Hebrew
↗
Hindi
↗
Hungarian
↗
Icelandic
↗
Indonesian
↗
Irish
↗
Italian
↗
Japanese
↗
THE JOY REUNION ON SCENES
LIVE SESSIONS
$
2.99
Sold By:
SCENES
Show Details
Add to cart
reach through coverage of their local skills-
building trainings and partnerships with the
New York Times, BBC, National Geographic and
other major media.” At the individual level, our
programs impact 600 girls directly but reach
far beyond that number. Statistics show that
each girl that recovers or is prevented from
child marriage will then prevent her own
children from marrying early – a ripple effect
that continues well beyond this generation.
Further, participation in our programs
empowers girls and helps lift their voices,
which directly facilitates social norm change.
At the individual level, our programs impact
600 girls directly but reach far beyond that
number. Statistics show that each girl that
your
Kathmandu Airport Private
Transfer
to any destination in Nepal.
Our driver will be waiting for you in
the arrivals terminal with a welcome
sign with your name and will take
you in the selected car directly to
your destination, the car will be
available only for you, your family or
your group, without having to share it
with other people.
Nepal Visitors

* * *

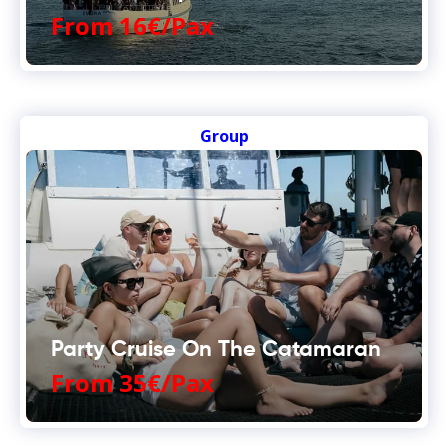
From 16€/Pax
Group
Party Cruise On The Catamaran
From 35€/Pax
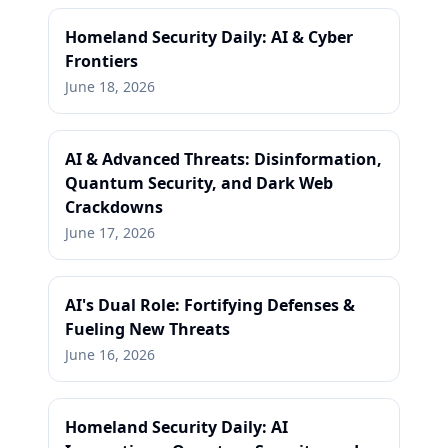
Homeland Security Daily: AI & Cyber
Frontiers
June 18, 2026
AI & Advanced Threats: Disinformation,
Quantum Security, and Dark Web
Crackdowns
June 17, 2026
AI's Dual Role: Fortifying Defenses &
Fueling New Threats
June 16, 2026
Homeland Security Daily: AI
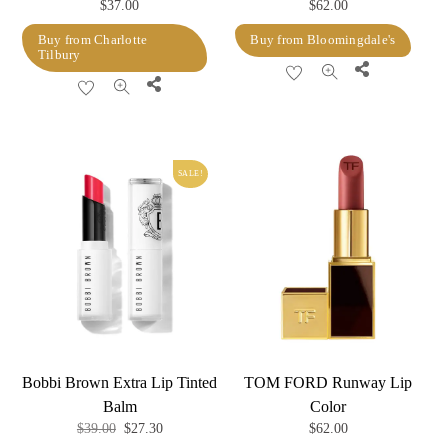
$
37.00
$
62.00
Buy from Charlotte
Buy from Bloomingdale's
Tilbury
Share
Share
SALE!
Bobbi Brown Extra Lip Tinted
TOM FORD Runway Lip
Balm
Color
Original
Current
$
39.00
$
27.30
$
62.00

...

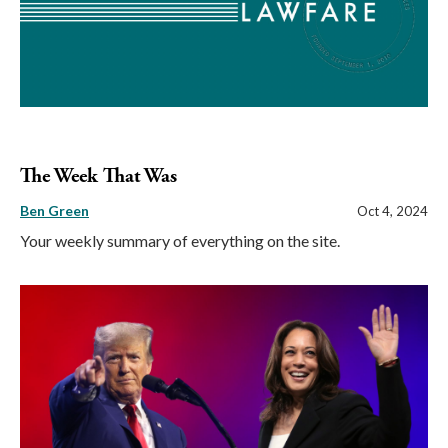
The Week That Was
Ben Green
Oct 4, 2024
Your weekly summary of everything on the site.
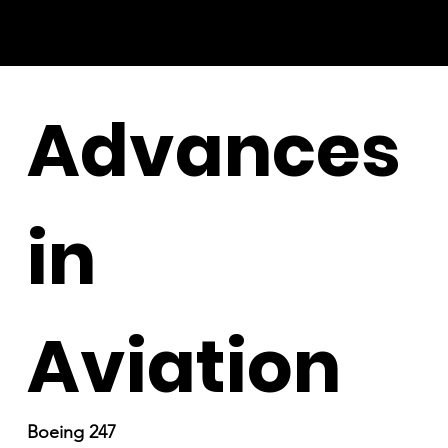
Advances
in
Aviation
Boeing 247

## EXERCISE REQUIREMENTS
Go through the data, and copy each line in which the word "Daily" appears.

## WRITTEN SOLUTION
Homeland Security Daily: AI & Cyber
Homeland Security Daily: AI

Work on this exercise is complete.